Selon DéFI, l’augmentation uniforme du minerval fait peser le coût sur les étudiants et leurs familles sans distinguer les situations individuelles. Le parti souligne que la précarité étudiante reste importante, avec de nombreux étudiants contraints de travailler parallèlement à leurs études.
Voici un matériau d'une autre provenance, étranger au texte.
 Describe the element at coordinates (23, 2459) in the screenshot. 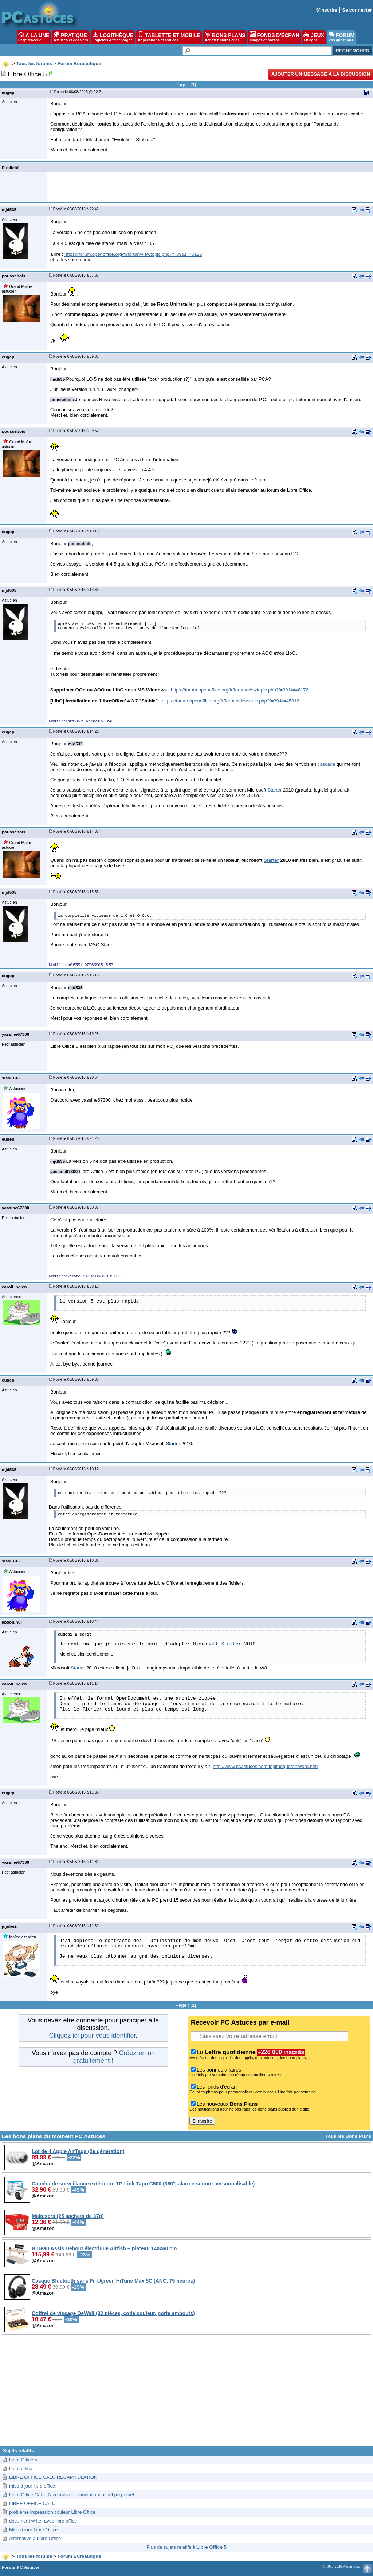

I see `Libre Office 5` at that location.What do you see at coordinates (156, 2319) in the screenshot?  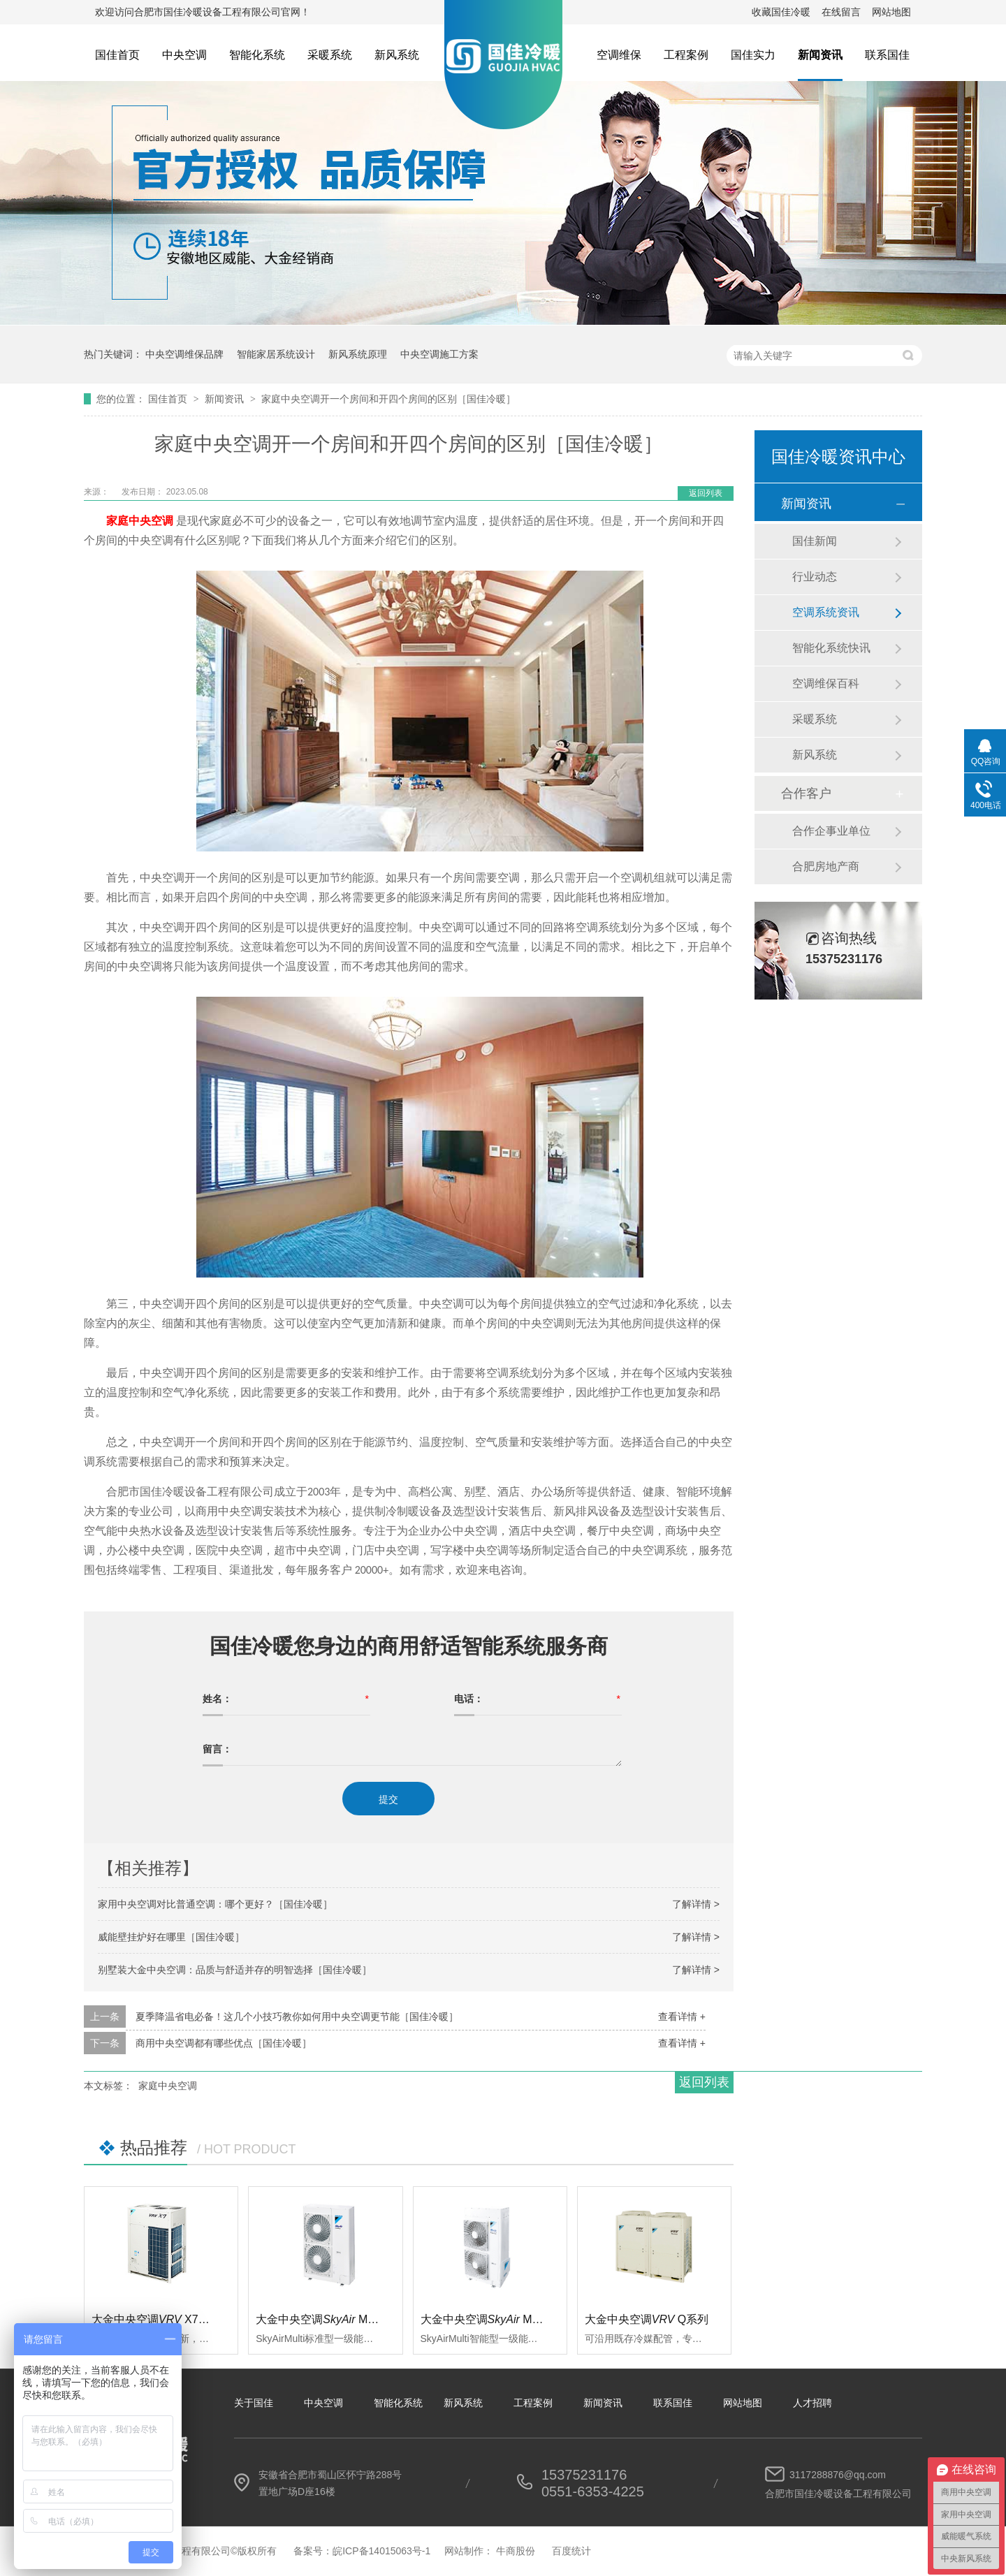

Il rappelle également que la majorité des étudiants ne terminent pas leur cursus dans les délais théoriques, ce qui les conduit souvent à suivre un nombre réduit de crédits en fin de parcours tout en payant un minerval complet. Le président de DéFI Jeunes, Maxime Timmerman, estime que le système actuel “ne distingue pas suffisamment les situations” et ne répond pas aux besoins réels.
Une alternative basée sur les crédits
En réponse, DéFI propose d’instaurer un minerval proportionnel au nombre de crédits suivis. Le modèle avancé repose sur plusieurs principes : le maintien de la gratuité pour les étudiants boursiers, une base fixe pour garantir l’équilibre du système et une part variable adaptée au volume de crédits. “Un tel modèle permettrait de mieux refléter la réalité des parcours étudiants, tout en évitant que la fin des études ne devienne un piège financier. Un étudiant qui ne suit pas une année complète ne paierait plus 1.194 €, mais un montant réellement proportionnel à ses crédits”, précise le communiqué.
Selon le parti, ce mécanisme permettrait d’éviter qu’un étudiant en fin de parcours, inscrit à quelques crédits, doive s’acquitter d’un montant identique à celui d’une année complète. DéFI souligne que ce type de système existe déjà dans d’autres entités du pays, notamment en Flandre, où le minerval est en partie calculé en fonction des crédits suivis.
Le parti appelle dès lors le gouvernement à revoir sa réforme afin d’intégrer cette approche, qu’il considère comme plus équitable et mieux adaptée aux réalités sociales et académiques des étudiants.